_EXERCISE_. Omit the pictures, and output the rest of the entries exactly as written.

_EXERCISE INPUT_.
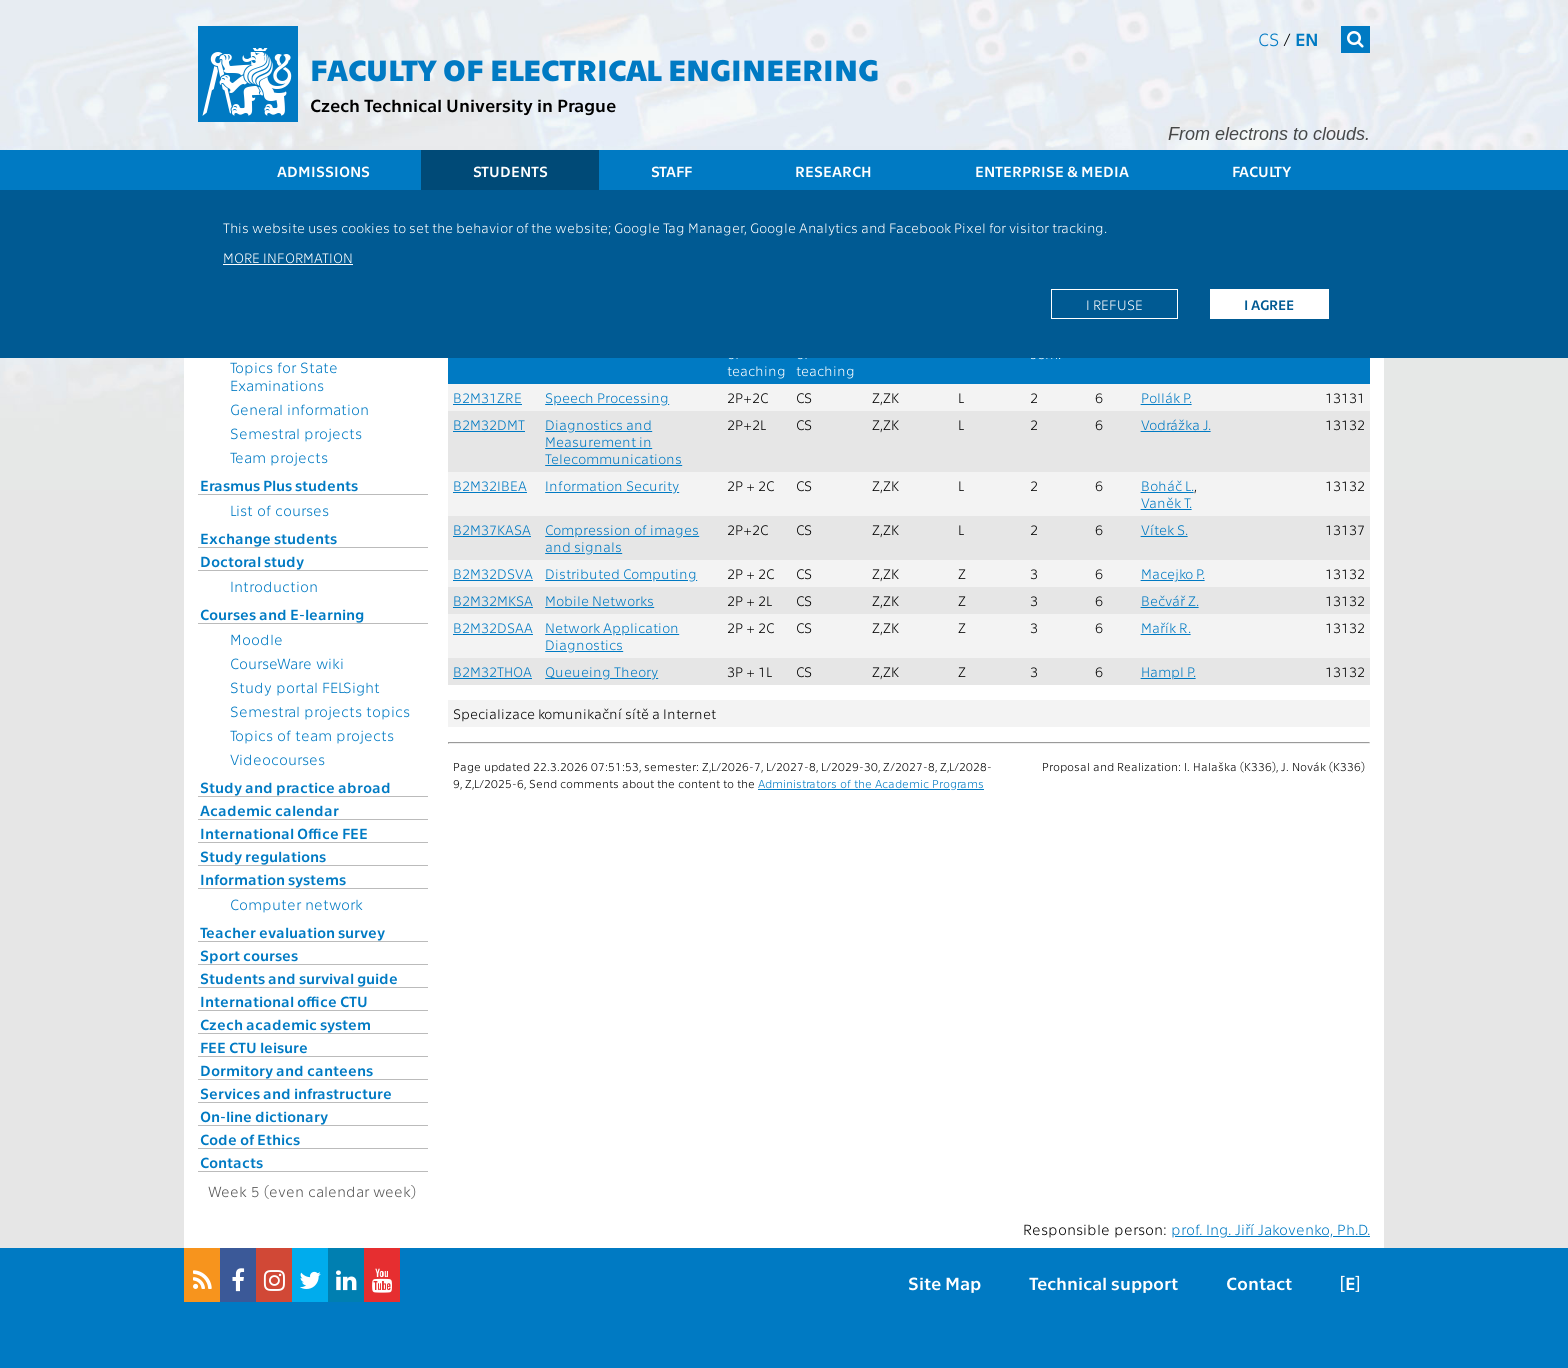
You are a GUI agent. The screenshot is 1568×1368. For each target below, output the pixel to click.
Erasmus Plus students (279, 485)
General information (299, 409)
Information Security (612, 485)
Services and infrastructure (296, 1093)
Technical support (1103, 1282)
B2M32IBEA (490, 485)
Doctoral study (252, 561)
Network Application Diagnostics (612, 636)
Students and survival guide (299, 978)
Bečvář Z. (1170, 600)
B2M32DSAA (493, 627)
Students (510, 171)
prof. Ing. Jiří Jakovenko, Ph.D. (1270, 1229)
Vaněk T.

_RESPONSE BOX_.
You are a GUI agent. The screenshot is 1568×1368. For each target below, output the pixel to click.
Erasmus Plus students (279, 485)
General information (299, 409)
Information Security (612, 485)
Services and infrastructure (296, 1093)
Technical support (1103, 1282)
B2M32IBEA (490, 485)
Doctoral study (252, 561)
Network Application Diagnostics (612, 636)
Students and survival guide (299, 978)
Bečvář Z. (1170, 600)
B2M32DSAA (493, 627)
Students (510, 171)
prof. Ing. Jiří Jakovenko, Ph.D. (1270, 1229)
Vaněk T.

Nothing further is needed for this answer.